Exercise details: All lines in the data bearing the string "what" should be identified and copied.

==== Materials provided ====

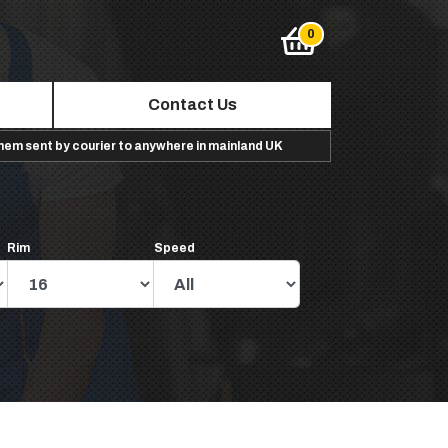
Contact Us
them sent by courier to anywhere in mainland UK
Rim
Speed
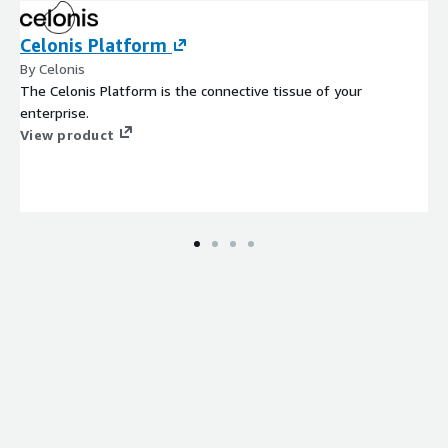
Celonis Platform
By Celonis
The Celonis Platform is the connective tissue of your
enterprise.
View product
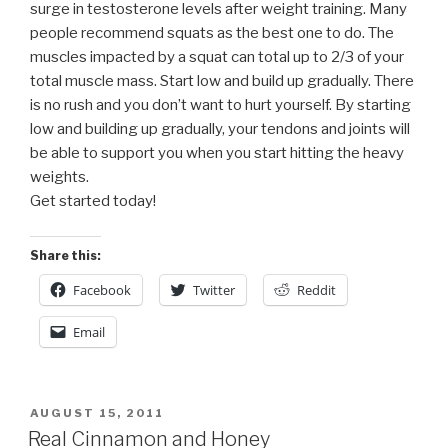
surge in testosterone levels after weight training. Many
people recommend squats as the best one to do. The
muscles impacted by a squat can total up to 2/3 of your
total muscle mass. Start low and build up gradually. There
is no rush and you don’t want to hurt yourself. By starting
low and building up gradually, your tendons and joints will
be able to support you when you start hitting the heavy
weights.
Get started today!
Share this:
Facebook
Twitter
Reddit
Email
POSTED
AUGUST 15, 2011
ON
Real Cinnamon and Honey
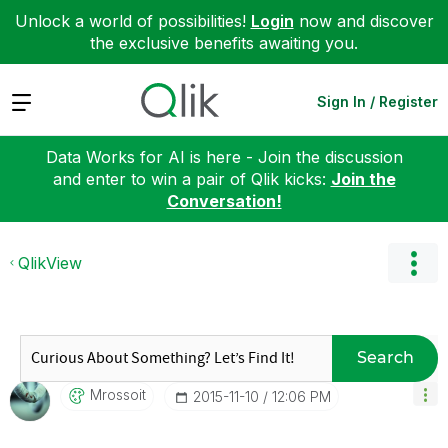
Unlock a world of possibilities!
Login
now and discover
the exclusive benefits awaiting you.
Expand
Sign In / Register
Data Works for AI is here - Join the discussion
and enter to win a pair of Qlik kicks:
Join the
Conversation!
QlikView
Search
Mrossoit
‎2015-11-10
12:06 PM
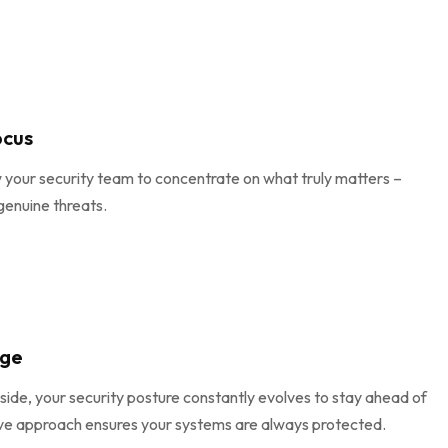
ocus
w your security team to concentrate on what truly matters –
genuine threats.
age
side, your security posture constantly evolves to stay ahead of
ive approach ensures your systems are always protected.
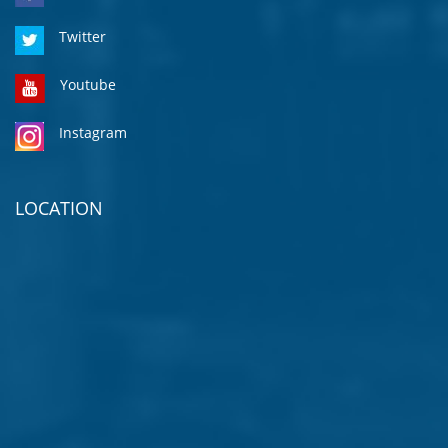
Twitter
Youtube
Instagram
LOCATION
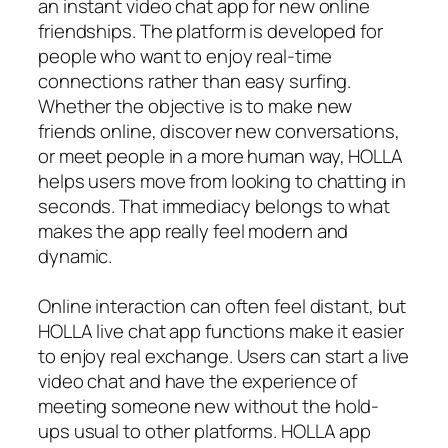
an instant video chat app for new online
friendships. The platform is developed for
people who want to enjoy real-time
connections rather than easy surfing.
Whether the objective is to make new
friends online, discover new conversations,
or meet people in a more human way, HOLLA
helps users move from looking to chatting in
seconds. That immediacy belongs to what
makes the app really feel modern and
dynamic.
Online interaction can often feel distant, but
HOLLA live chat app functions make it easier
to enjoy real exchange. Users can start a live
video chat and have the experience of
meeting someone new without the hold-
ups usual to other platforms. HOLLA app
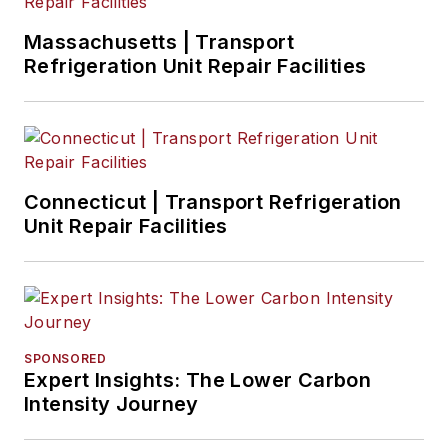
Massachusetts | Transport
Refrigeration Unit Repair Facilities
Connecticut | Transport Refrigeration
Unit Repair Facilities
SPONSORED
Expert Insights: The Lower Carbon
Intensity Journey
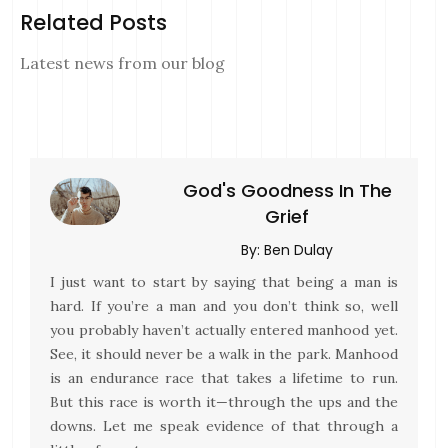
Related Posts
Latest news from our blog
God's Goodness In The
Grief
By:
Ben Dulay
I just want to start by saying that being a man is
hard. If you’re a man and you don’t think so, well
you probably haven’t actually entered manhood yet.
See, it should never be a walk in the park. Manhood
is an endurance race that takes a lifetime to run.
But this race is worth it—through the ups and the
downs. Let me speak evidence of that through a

====

Expected output:
w your security team to concentrate on what truly matters –
seconds. That immediacy belongs to what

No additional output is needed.